Le débordement positif de productivité fait référence au processus par lequel la productivité d’une personne varie en fonction de celle des gens autour d’elle.
«Par exemple, illustre-t-elle, lorsqu’on demande à des participants à une expérience d’effectuer une tâche simple, comme entrer des données dans un fichier Excel, leur performance est plus élevée lorsqu’ils sont entourés d’autres participants qui effectuent la même tâche que lorsqu’ils sont seuls dans une pièce.»
Comment expliquer ce phénomène? «L’une des raisons évoquées par les chercheurs est que le fait de travailler entouré d’autres personnes stimule l’esprit de compétitivité, et donc augmente la performance», dit-elle.
«Toutefois, poursuit-elle, d’autres chercheurs soulignent que ça ne peut pas seulement être l’esprit de compétition qui fait en sorte qu’il est plus facile d’être productif lorsqu’on est entouré de gens qui travaillent, car nous ne sommes pas vraiment en compétition avec ceux que l’on côtoie au café ou à la bibliothèque.»
Il doit donc y avoir une autre explication…
Une équipe de chercheurs a mesuré l’effet de débordement de productivité chez des caissières d’un supermarché sur une période de deux ans. Un logiciel permettait de mesurer le nombre d’items scannés par chaque caissière. Puis, les chercheurs ont associé la productivité de chaque caissière à celle des autres caissières qui travaillaient autour d’elle.
Les résultats ont montré la présence d’un très fort effet de débordement de productivité. Lorsqu’une caissière très productive commençait son travail, cela augmentait de manière drastique la productivité des collègues à proximité (et un peu moins celle des caissières plus éloignées).
À noter que, quoique les caissières moins productives profitent de la présence de caissières productives, l’inverse n’est pas vrai. La productivité des caissières efficaces n’est pas diminuée par la présence de caissières moins productives dans leur environnement.

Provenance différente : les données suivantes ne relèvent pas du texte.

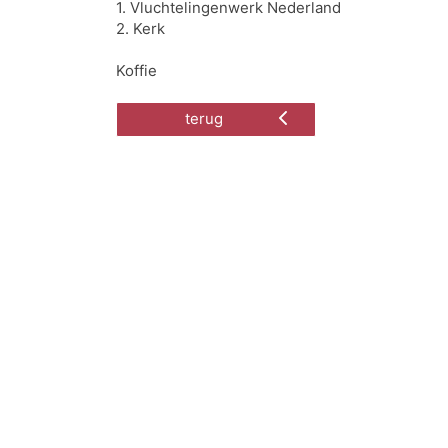
1. Vluchtelingenwerk Nederland
2. Kerk
Koffie
terug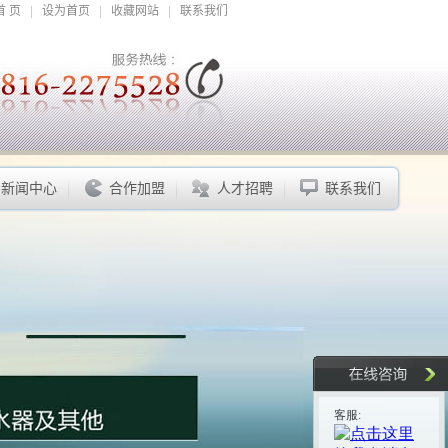
首 页
|
设为首页
|
收藏网站
|
联系我们
新闻中心
合作加盟
人才招聘
联系我们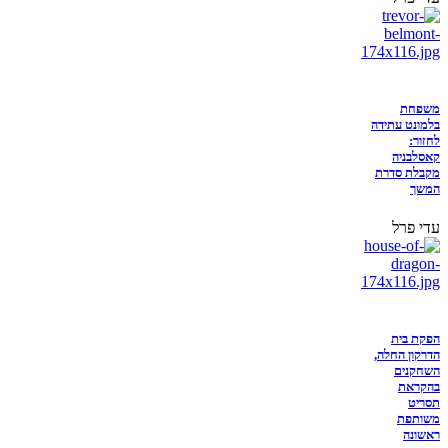
משפחת
בלמונט עתידה
לחזור:
קאסלבניה
מקבלת סדרת
המשך
עדי פרל
הפקת בית
הדרקון החלה,
השחקנים
בהקראת
תסריט
משותפת
ראשונה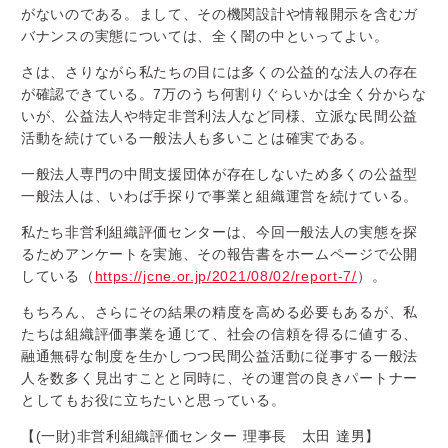
がないのである。まして、その機関設計や情報開示を含むガ
バナンスの実態については、全く闇の中といってよい。
さは、さりながら私たちの目には多くの公益的な法人の存在
が確認できている。7万のうち何割りぐらいかは全く分からな
いが、公益法人や特定非営利法人など同様、立派な民間公益
活動を続けている一般法人も多いことは確実である。
一般法人専門の中間支援団体が存在しないため多くの公益型
一般法人は、いわば手探りで事業と組織運営を続けている。
私たち非営利組織評価センターは、今回一般法人の実態を探
るためアンケートを実施、その報告書をホームページで公開
している（
https://jcne.or.jp/2021/08/02/report-7/
）。
もちろん、さらにその結果の精度を高める必要もあるが、私
たちは組織評価事業を通じて、社会の信頼を得るに値する、
融通無碍な制度を生かしつつ民間公益活動に従事する一般法
人を数多く見出すことと同時に、その運営の良きパートナー
としてもお役に立ちたいと思っている。
【(一財)非営利組織評価センター 理事長 太田 達男】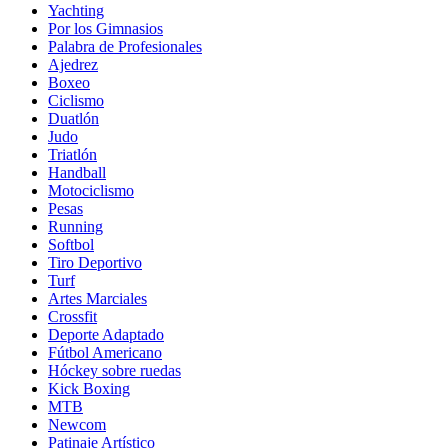
Yachting
Por los Gimnasios
Palabra de Profesionales
Ajedrez
Boxeo
Ciclismo
Duatlón
Judo
Triatlón
Handball
Motociclismo
Pesas
Running
Softbol
Tiro Deportivo
Turf
Artes Marciales
Crossfit
Deporte Adaptado
Fútbol Americano
Hóckey sobre ruedas
Kick Boxing
MTB
Newcom
Patinaje Artístico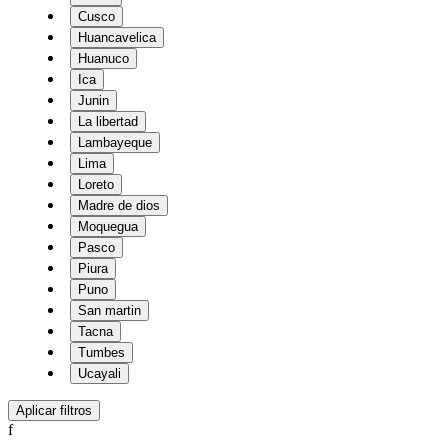
Cusco
Huancavelica
Huanuco
Ica
Junin
La libertad
Lambayeque
Lima
Loreto
Madre de dios
Moquegua
Pasco
Piura
Puno
San martin
Tacna
Tumbes
Ucayali
f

«Les chercheurs considèrent que le mécanisme le plus plausible pour expliquer ce résultat est un effet d’observation: le fait de voir les autres personnes autour de soi être en mode travail a un impact positif sur notre performance», indique l’auteure.
Cela étant, il semble que tout le monde n’est pas sensible au débordement positif de productivité. Pour certains le brouhaha ambiant peut nuire à leur concentration, et donc à leur productivité.
Par conséquent, il appartient à chacun de voir ce qui est le mieux pour lui: travailler au calme chez lui ou dans un bureau fermé, ou au contraire dans un espace à aire ouverte ou de coworking. Annihiler toute forme de distraction extérieure ou profiter de la productivité de ses collègues pour augmenter la sienne.
Maintenant, à vous de voir, Justin. Et surtout, je pense, à vous d’en faire part à votre boss. Car cela peut peut-être suffire à le convaincre de vous accorder de meilleures conditions de travail, c’est-à-dire des conditions de travail mieux adaptées à votre profil de travailleur; par exemple, cela peut revenir à davantage de temps en télétravail, disons une après-midi en espace de coworking ou dans un café rempli d’étudiants studieux. À la clé, une potentielle amélioration de votre quotidien au travail.
En passant, l’écrivain français Victor Hugo a dit dans «Faits et croyances»: «Tout bruit écouté longtemps devient une voix».